Species of gastropod

Maoritomella multiplex is a species of sea snail, a marine gastropod mollusk in the family Borsoniidae.

==Description==
The height of the shell attains 5.5 mm, its width 2.5 mm.
The white and chalky shell has a fusiform shape. Fresh specimens are pale pink. The shell shows no axial sculpture. The whorls contain a smooth upper and a gemmate lower keel. The protoconch is smooth. The height of the spire equals about that of the aperture with siphonal canal.

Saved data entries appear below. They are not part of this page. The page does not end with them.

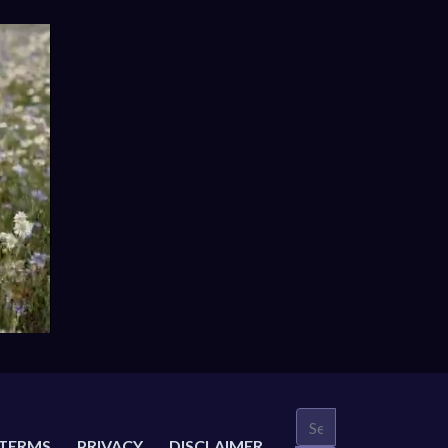
TERMS
PRIVACY
DISCLAIMER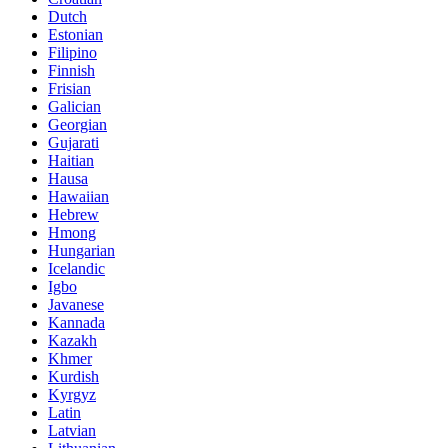
Dutch
Estonian
Filipino
Finnish
Frisian
Galician
Georgian
Gujarati
Haitian
Hausa
Hawaiian
Hebrew
Hmong
Hungarian
Icelandic
Igbo
Javanese
Kannada
Kazakh
Khmer
Kurdish
Kyrgyz
Latin
Latvian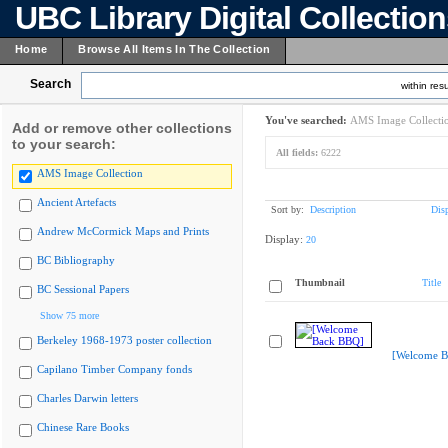
UBC Library Digital Collectio
Home
Browse All Items In The Collection
Search
within resu
You've searched:
AMS Image Collecti
Add or remove other collections
to your search:
All fields:
6222
AMS Image Collection
Ancient Artefacts
Sort by:
Description
Dis
Andrew McCormick Maps and Prints
Display:
20
BC Bibliography
Thumbnail
Title
BC Sessional Papers
Show 75 more
Berkeley 1968-1973 poster collection
[Welcome B
Capilano Timber Company fonds
Charles Darwin letters
Chinese Rare Books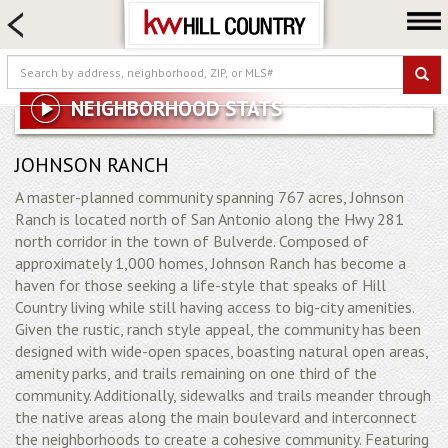
HOME SEARCH
FARM & RANCH
LUXURY
NEIGHBORHOOD STATS
COMMERCIAL
LOGIN OR JOIN
JOHNSON RANCH
A master-planned community spanning 767 acres, Johnson
Our Agents
Ranch is located north of San Antonio along the Hwy 281
Neighborhoods
north corridor in the town of Bulverde. Composed of
approximately 1,000 homes, Johnson Ranch has become a
Buy
haven for those seeking a life-style that speaks of Hill
Sell
Country living while still having access to big-city amenities.
Given the rustic, ranch style appeal, the community has been
Locations
designed with wide-open spaces, boasting natural open areas,
About us
amenity parks, and trails remaining on one third of the
community. Additionally, sidewalks and trails meander through
Blog
the native areas along the main boulevard and interconnect
the neighborhoods to create a cohesive community. Featuring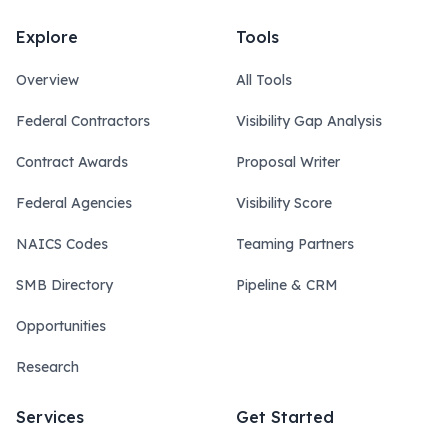
Explore
Tools
Overview
All Tools
Federal Contractors
Visibility Gap Analysis
Contract Awards
Proposal Writer
Federal Agencies
Visibility Score
NAICS Codes
Teaming Partners
SMB Directory
Pipeline & CRM
Opportunities
Research
Services
Get Started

Each whorl is tabulated below the suture, and the tabulation ends anteriorly in a prominent spiral thread. Then follows a second tabulation, terminating in a row of oval gemmules, about 15 mm on the body whorl. Just posterior to the gemmules is a fine spiral thread carrying the abruptly curved sharp threads of the anal sinus. These threads are regularly interspaced, elevated, and very distinct on both tabulations. They are covered by the first spiral, but override the second with a sharp downward bend. On the body whorl they change their character, becoming mere striations, and more numerous than in the fasciole of the anal sinus. A second slightly gemmed thread appears on the body whorl, and 2 fine spiral lines on the anterior tabulation. On the base of the shell there are 4 strong spirals, and on the siphonal canal about 10 much weaker.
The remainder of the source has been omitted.